Income trusts were a cornerstone investment in most monthly income funds, helping churn out cash distributions that collectively yield more in a year than bonds or high-dividend stocks. Now, however, investors stung by Ottawa’s reversal on trusts’ taxation are looking for other income-generating options.

One yeoman offering is TD Asset Management Inc. ’s $4.3-billion TD Monthly Income Fund, an established fund that has registered a first-quartile return over the past three years. After producing a strong 14% return in 2004, the fund was also a sound performer in 2005, posting an annual return of 13.4%. In 2006, the fund was up roughly 11.4%, producing a three-year average annual compound return of 12.9% — more than most funds in the “balanced income” category.

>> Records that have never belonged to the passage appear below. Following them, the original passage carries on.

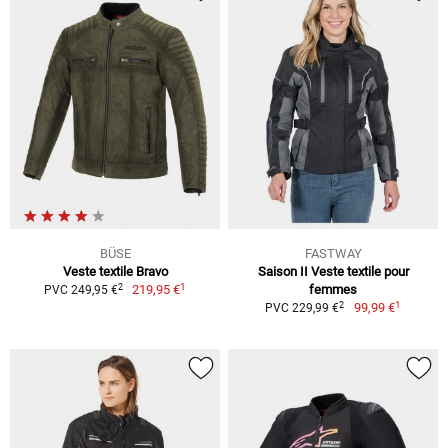
BÜSE
FASTWAY
Veste textile Bravo
Saison II Veste textile pour
1
2
219,95 €
femmes
PVC 249,95 €
1
2
99,99 €
PVC 229,99 €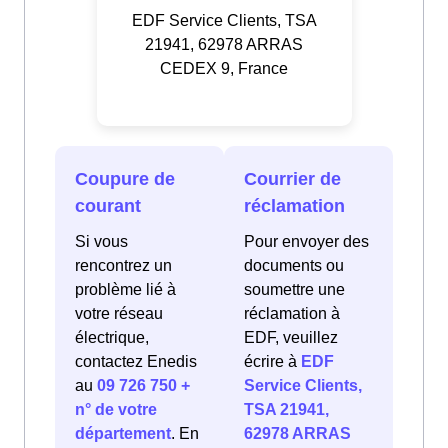
EDF Service Clients, TSA
21941, 62978 ARRAS
CEDEX 9, France
Coupure de
Courrier de
courant
réclamation
Si vous
Pour envoyer des
rencontrez un
documents ou
problème lié à
soumettre une
votre réseau
réclamation à
électrique,
EDF, veuillez
contactez Enedis
écrire à
EDF
au
09 726 750 +
Service Clients,
n° de votre
TSA 21941,
département
. En
62978 ARRAS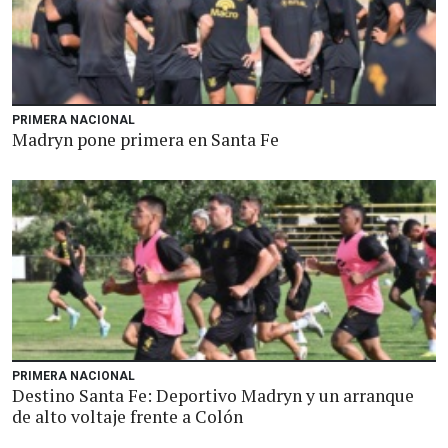
PRIMERA NACIONAL
Madryn pone primera en Santa Fe
PRIMERA NACIONAL
Destino Santa Fe: Deportivo Madryn y un arranque
de alto voltaje frente a Colón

It earned Canadian Income Balanced Fund of the Year recognition at the 2005 Canadian Investment Awards.

The TD fund is available in several series that target varying distribution levels. For the I series, detailed here, the fund’s distribution yield for the past three years has been roughly 3%. The fund is also available in T or H series, which typically target distributions of 6%-8%, largely achieved by returning a larger proportion of capital.

Compare the TD fund with National Bank Securities Inc. ’s younger $233-million National Bank Monthly Income Fund, another solid performer.

Up 11.1% in 2004, it delivered an attractive 14.9% in 2005. During 2006, it registered a more modest 8.5%, producing an 11.5% average annual compound return for the three years. The fund does not have a monthly distribution target, but it paid out slightly more than 4% to unitholders in both 2005 and 2006.

Both funds receive above-average risk-adjusted rankings from Morningstar Canada: the TD fund earns five stars; the NBS fund, four.

Following a brief stay with Bank of Nova Scotia as an equity analyst, Doug Warwick has been with TDAM for 23 years. He and co-manager Greg Kocik lean toward interest rate-sensitive companies with effective “moats,” strong yields and good returns on equity. The bond portfolio consists mainly of corporate bonds, with an emphasis on high-yield issues and little or no predictions on the future direction of interest rates. There are no preferred stocks in the portfolio.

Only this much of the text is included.